Daniel Bragança (4) - Estranhamente apático, sem velocidade nem ritmo. Falhou no confronto com João Moutinho, perdendo a bola no segundo que sofremos. Saiu aos 56'.

Maxi Araújo (5) - Protagonizou bons cortes, aos 8' e aos 12', mas ainda lhe faltam rotinas no corredor esquerdo. O melhor que fez, na frente, foi atirar à malha lateral (43'). Saiu aos 56'.

Trincão (7) - Poucos como ele revelam tanta qualidade com a bola em espaços curtos. Já faz boa parceria ofensiva com Quenda à direita. É dele o passe para Harder no quarto do Sporting.

Pedro Gonçalves (3) - Noite azarada para o craque transmontano. Viu um amarelo aos 13' por protestos. Aos 23', esticou demasiado a perna e sentiu dor forte: foi substituído aos 26'.

Gyökeres (6) - Noite estranha: ficou em branco. Quase marcou, aos 51': Matheus travou-o. Falhou por pouco a emenda a centro de Geny (60'). Útil nos cartões: forçou três ao Braga (38', 45' e 68').

Geny (6) - Substituiu Pedro Gonçalves aos 56'. Ajudou a encostar a turma braguista às cordas, pressionando na meia esquerda. Remate forte aos 72', para defesa apertada do guardião.

St. Juste (7) - Substituiu Debast na segunda parte. Com larga vantagem, atrás e à frente. Cabeceamento ao ferro que deu golo na recarga (58'). Inicia o terceiro golo numa recuperação.
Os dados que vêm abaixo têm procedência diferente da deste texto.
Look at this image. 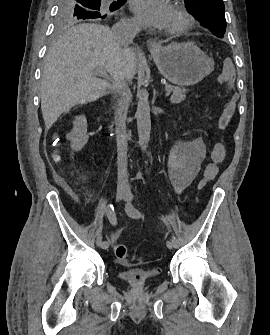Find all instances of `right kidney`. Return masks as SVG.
Returning <instances> with one entry per match:
<instances>
[{"label": "right kidney", "mask_w": 270, "mask_h": 335, "mask_svg": "<svg viewBox=\"0 0 270 335\" xmlns=\"http://www.w3.org/2000/svg\"><path fill=\"white\" fill-rule=\"evenodd\" d=\"M73 124L74 128L70 134H67L66 138L70 140L72 150L79 152L88 142L86 116H77Z\"/></svg>", "instance_id": "ca27d5eb"}]
</instances>
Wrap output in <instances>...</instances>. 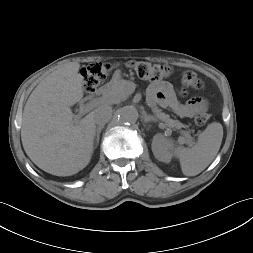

Morita (8) - Substituiu Daniel aos 56'. Era o dínamo de que a equipa precisava: saiu do banco para abrir a conta leonina. Transformado em "n.º 10", assistiu no terceiro golo.

Harder (9) - Entrou aos 56', substituindo Araújo. Viria a ser o protagonista do jogo - e o melhor em campo - ao bisar, aos 89' (passe de Morita) e aos 90'+4 (passe de Trincão). Está cada vez melhor.

Gonçalo Inácio (7) - Substituiu Matheus Reis no minuto 80. Tal como os outros suplentes utilizados, imprimiu qualidade e talento à equipa. Foi dele o passe para o golaço de Morten.